Когда он замолчал, она спросила:
— И ты был довольно хорош?
— Да.
— Насколько хорош?
— У меня была пара платных боев в Вегасе. Это хорошо.
Она очаровательно смутилась, когда спросила:
— Хорошо?
Он снова ей улыбнулся.
— Да, Джози. Хорошо. Я боксировал в колледже, ко мне обратился тренер-менеджер, я бросил учебу на первом курсе, пошел ва-банк. Это сработало. Участвовал в нескольких крупных боях. Заработал приличные деньги. Немного попутешествовал и увидел парочку отличных мест. Было хорошо, захватывающе, мне понравилось, и я любил боксировать. Но ты должен делать это с умом, и уйти, когда придет время. Твое тело не может терпеть это вечно. Я ушел, вернулся домой в Мэн, воспользовался теми деньгами, что заработал, и открыл спортзал.
— Я все еще не понимаю, почему тебя называют Грузовиком, — сказала она.
— Меня зовут Грузовиком, потому что в колледже я нокаутировал парня спустя три минуты после начала первого раунда. Когда университетская газета спросила его, что случилось, он сказал, что мой правый хук был похож на удар в лицо грузовика «Mack». Это прозвище пристало.

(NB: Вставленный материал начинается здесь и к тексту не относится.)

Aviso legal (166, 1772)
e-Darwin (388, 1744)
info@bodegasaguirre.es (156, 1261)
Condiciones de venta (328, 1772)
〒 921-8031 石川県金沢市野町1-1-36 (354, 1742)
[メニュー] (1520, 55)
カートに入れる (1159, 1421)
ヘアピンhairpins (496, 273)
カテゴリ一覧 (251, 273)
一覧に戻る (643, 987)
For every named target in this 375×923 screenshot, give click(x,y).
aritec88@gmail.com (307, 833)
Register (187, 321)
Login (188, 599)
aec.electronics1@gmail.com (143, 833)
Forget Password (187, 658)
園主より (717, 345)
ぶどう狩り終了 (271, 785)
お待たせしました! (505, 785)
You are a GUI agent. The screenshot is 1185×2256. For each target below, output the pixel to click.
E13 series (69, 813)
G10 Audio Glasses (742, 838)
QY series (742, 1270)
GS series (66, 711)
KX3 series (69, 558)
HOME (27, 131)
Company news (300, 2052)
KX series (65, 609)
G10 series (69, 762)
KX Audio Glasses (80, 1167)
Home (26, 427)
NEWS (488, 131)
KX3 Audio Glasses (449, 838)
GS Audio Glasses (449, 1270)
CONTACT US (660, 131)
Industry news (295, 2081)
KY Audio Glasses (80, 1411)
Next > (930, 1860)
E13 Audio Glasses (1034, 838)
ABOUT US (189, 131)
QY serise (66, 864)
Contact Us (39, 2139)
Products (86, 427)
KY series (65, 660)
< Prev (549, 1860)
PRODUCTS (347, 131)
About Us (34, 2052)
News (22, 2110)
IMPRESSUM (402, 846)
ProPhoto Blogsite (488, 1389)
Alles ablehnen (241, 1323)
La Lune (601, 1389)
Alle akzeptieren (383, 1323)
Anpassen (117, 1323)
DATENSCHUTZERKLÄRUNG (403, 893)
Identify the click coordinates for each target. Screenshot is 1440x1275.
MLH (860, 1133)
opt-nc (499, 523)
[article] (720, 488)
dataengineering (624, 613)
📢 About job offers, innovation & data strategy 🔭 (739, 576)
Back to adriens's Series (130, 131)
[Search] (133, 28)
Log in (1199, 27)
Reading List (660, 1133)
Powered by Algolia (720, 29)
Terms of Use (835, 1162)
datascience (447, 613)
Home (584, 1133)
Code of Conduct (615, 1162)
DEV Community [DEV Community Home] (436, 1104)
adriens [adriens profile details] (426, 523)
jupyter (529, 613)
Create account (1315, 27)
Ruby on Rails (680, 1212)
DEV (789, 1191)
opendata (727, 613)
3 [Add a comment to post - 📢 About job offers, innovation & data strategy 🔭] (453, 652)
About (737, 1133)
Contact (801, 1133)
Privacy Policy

— Я так понимаю, это комплимент, — предположила она, и это вызвало у него еще одну улыбку.
— Да, детка.
Он увидел, как блеснули ее зубы, прежде чем она заставила его вернуться к рассказу:
— Итак, ты мог потерять свой спортзал…
— Да. И Лидия увидела статью, — сказал он ей. — Она пришла ко мне. Не уверен, что ей хотелось, чтобы Грузовик сохранил спортзал. Скорее, речь шла о том, чтобы у детей осталась своя боксерская лига. Но что бы это ни было, она пришла предложить мне деньги, чтобы помочь меня выручить.
— Ох… — пробормотала она.
— Лидия — это Лидия, такой уж она была, заставила меня рассказать ей все, что я и сделал. Папа умер. Мама болела, и вскоре мы узнали, что она умирает. Мой спортзал терпел убытки, и чтобы купить еды, по ночам я работал вышибалой в «Цирке». Мы жили в двухкомнатной квартире недалеко от пристани, и это место не было хорошим, там пахло дохлой рыбой в зависимости от того, куда дул ветер. Донна начала познавать свою внутреннюю хищницу, поэтому больше была заинтересована в том, чтобы трахаться, чем заниматься своими детьми. Это означало, что Слоан плавала в моем дерьме, большую часть времени не испытывая счастья иметь двух детей.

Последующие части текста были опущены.